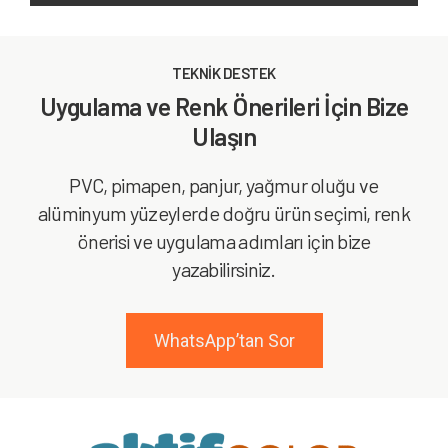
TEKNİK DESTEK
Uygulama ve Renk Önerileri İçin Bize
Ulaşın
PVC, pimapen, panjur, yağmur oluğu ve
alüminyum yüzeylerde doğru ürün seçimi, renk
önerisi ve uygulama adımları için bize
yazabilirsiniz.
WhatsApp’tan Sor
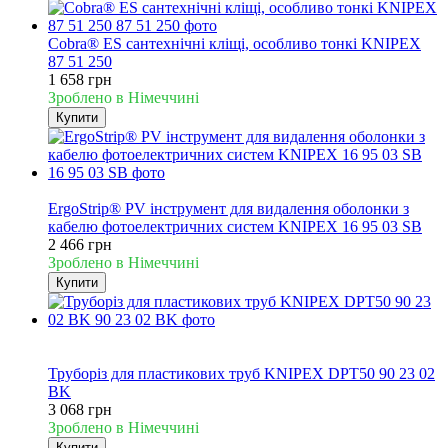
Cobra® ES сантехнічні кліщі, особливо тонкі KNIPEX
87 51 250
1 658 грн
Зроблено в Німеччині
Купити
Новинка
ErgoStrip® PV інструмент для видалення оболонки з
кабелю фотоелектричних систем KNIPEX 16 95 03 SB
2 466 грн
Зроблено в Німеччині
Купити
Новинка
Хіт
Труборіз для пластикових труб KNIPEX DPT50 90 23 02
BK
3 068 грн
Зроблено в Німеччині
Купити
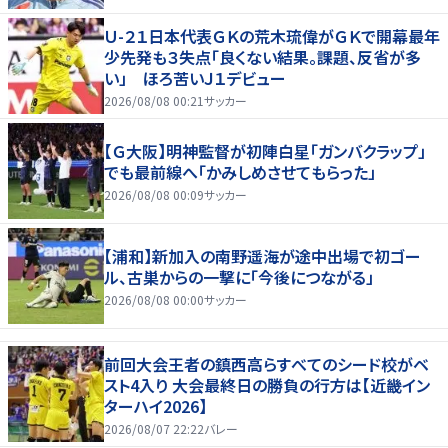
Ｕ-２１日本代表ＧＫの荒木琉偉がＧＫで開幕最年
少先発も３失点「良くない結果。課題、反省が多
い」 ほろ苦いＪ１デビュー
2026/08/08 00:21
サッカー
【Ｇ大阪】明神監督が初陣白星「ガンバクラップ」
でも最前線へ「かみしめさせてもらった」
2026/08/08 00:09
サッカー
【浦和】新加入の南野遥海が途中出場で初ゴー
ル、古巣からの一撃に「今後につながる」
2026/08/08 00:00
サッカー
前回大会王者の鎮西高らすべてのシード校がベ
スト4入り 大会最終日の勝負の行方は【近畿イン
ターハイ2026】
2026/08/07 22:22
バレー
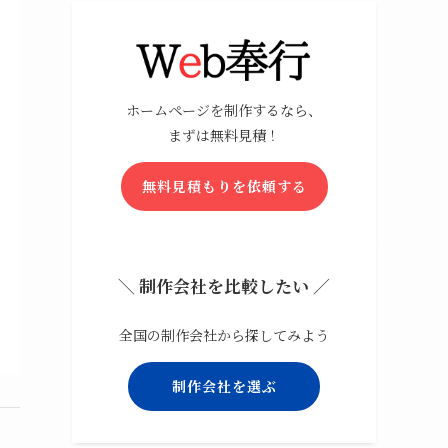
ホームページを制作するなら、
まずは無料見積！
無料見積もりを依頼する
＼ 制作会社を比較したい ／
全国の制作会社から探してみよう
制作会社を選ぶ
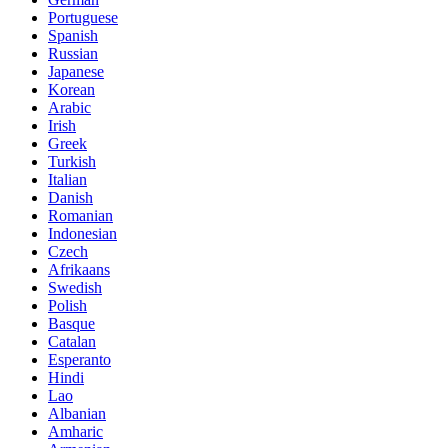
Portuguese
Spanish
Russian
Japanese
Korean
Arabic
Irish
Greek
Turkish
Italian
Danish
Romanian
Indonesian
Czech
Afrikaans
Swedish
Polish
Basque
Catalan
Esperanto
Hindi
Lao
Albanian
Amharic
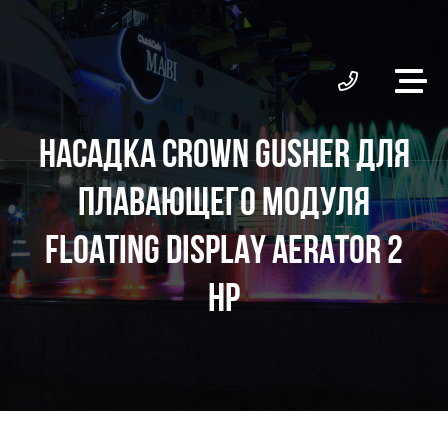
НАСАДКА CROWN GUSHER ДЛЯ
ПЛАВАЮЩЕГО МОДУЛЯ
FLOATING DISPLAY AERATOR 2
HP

▸ **Exercise details**: Leaving out every picture, copy exactly the lines from the one that contains "無料見積もりを依頼する" through the end of the entries above.

▸ **Solution to this task**:
無料見積もりを依頼する
＼ 制作会社を比較したい ／
全国の制作会社から探してみよう
制作会社を選ぶ
Portuguese
Spanish
Russian
Japanese
Korean
Arabic
Irish
Greek
Turkish
Italian
Danish
Romanian
Indonesian
Czech
Afrikaans
Swedish
Polish
Basque
Catalan
Esperanto
Hindi
Lao
Albanian
Amharic
НАСАДКА CROWN GUSHER ДЛЯ
ПЛАВАЮЩЕГО МОДУЛЯ
FLOATING DISPLAY AERATOR 2
HP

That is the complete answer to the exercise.